[Extracted information — start]

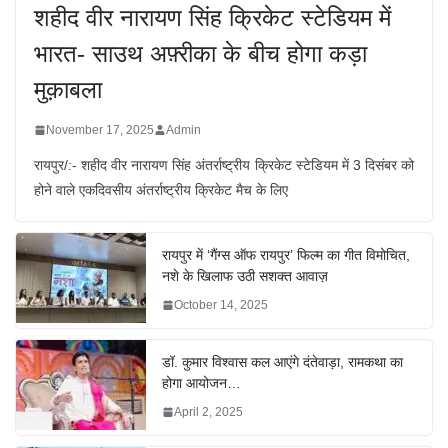
शहीद वीर नारायण सिंह क्रिकेट स्टेडियम में
भारत- साउथ अफ़्रीका के बीच होगा कड़ा
मुक़ाबला
November 17, 2025
Admin
रायपुर/:- शहीद वीर नारायण सिंह अंतर्राष्ट्रीय क्रिकेट स्टेडियम में 3 दिसंबर को
होने वाले एकदिवसीय अंतर्राष्ट्रीय क्रिकेट मैच के लिए
रायपुर में ‘गैंग्स ऑफ रायपुर’ फिल्म का गीत विमोचित,
नशे के खिलाफ उठी सशक्त आवाज़
October 14, 2025
डॉ. कुमार विश्वास कल आएंगे दंतेवाड़ा, रामकथा का
होगा आयोजन…
April 2, 2025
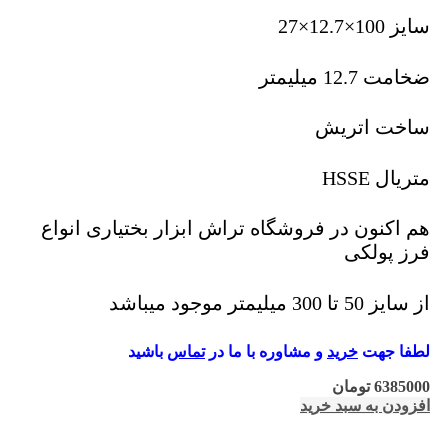
سایز 100×12.7×27
ضخامت 12.7 میلیمتر
ساخت اتریش
متریال HSSE
هم اکنون در فروشگاه تراش ابزار بختیاری انواع
فرز پولکی
از سایز 50 تا 300 میلیمتر موجود میباشد
لطفا جهت
خرید
و مشاوره با ما در
تماس
باشید
6385000
تومان
افزودن به سبد خرید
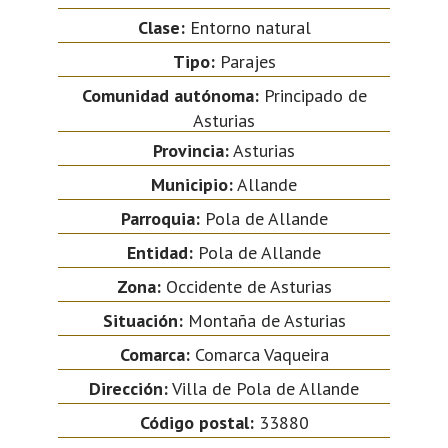
Clase:
Entorno natural
Tipo:
Parajes
Comunidad autónoma:
Principado de
Asturias
Provincia:
Asturias
Municipio:
Allande
Parroquia:
Pola de Allande
Entidad:
Pola de Allande
Zona:
Occidente de Asturias
Situación:
Montaña de Asturias
Comarca:
Comarca Vaqueira
Dirección:
Villa de Pola de Allande
Código postal:
33880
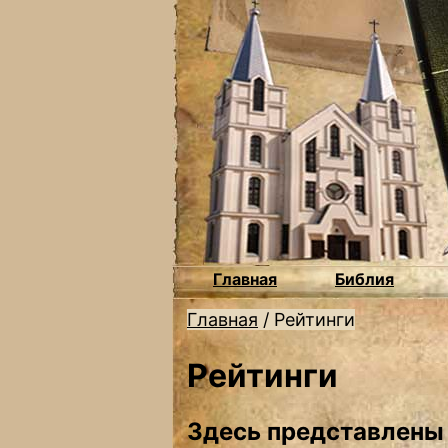
Главная
Библия
Главная
/
Рейтинги
Рейтинги
Здесь представлены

[Extracted information — finish]

Directions:
Scan the records above and report how many lines include the word "Allande", without any other text.

Finished task:
4